By Jack Rooper
Sword of the Lord (3 February 1989)
Did you ever wonder what was going on in the mind of a minister just before he begins his message to a church full of bereaved relatives?
They have finally gotten John Doe in church. Yes, they have been trying in vain for a long time to get him to start attending church. Well, the day finally has come; he is in church today.
The sad part about his presence is that he is there against his will. He can’t see, hear or talk; in fact, he can’t do anything.. He’s dead! Man, what a shame he’s already dead. Why, if he had still been alive, the preacher could preach to him about Jesus and possibly get him to trust Christ as Savior.

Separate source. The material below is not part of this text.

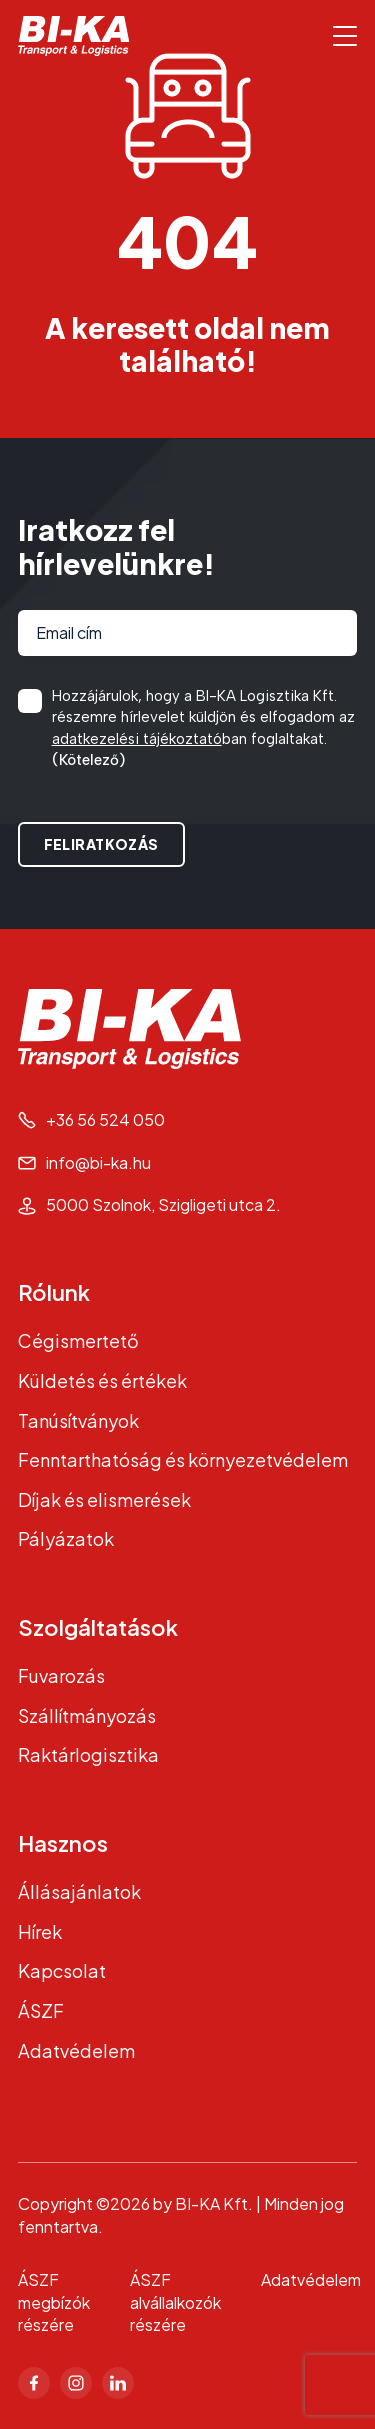 This screenshot has height=2429, width=375. What do you see at coordinates (137, 739) in the screenshot?
I see `adatkezelési tájékoztató` at bounding box center [137, 739].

Now it’s too late for any preaching for him; he has closed his ears for the last time.
The minister is on the spot – “between a rock and a hard place.” He knows of nothing good to say about John Doe, and if he makes up something, God will not be pleased. If he doesn’t say a lot of nice things about him, the minister will look pretty badly in the eyes of the bereaved relatives.
So he has the big question- in his mind, “Am I going to please God or man? Am I going to preach this message like God would want me to, or am I going to try to make his wife, children and friends feel better? If I don’t say some pretty words, they may never ask me to preach any more of the family’s funerals.”
The minister thinks for a moment, but now it’s time to take the stand for the message. He makes up his mind, “I am going to please God and preach this message as I feel God would if he were here.”
Dear wife, children, family and friends of John Doe:
Today I am sure is a very sad occasion for each of you. You have lost a husband, father, or friend. No doubt he was a good provider, good to the children, even maybe a pretty good moral person, but I must say you have done wrong by bringing him here for his funeral service. I am sure if John Doe could come back to life, he would jump up out of that coffin, run down that aisle and out that door and hate every one of you for bringing him here today!
I never knew John Doe very well, but one thing I did know about him was that he never would attend church. Yes, this is one place he never did want to come, and I think you have done him an injustice to bring him here today. To do right by him you should have had his services conducted some place where he would have liked to have been, say down at the beer “joint” or at one of his other favorite places. Why, one of the best friends he had was the bartender. Yes, the bartender would know a lot more to say about John Doe than 1. Even his bar buddies could serve as pallbearers. I am sure John would have liked that. Maybe they could have christened his coffin with a bottle of whiskey as it was being lowered into the grave.
Yes, dear friends, I am sure you have brought John here against his will. He used to make jokes about the church.
He even said several of the members were hypocrites. According to God’s Word, his soul is now in Hell, and there is nothing we can say or do that will change that.
You may say that a preacher would never do a thing like that. That’s right; he may not, because most preachers try to please man rather than God. By bringing your John Doe to church for the pastor to preach his funeral, you have done it against his will and made a hypocrite out of the minister.
If you are a John Doe and don’t like to attend church while you are living, for the sake of the church and the minister, please tell your family not to drag your corpse to the church when you are dead.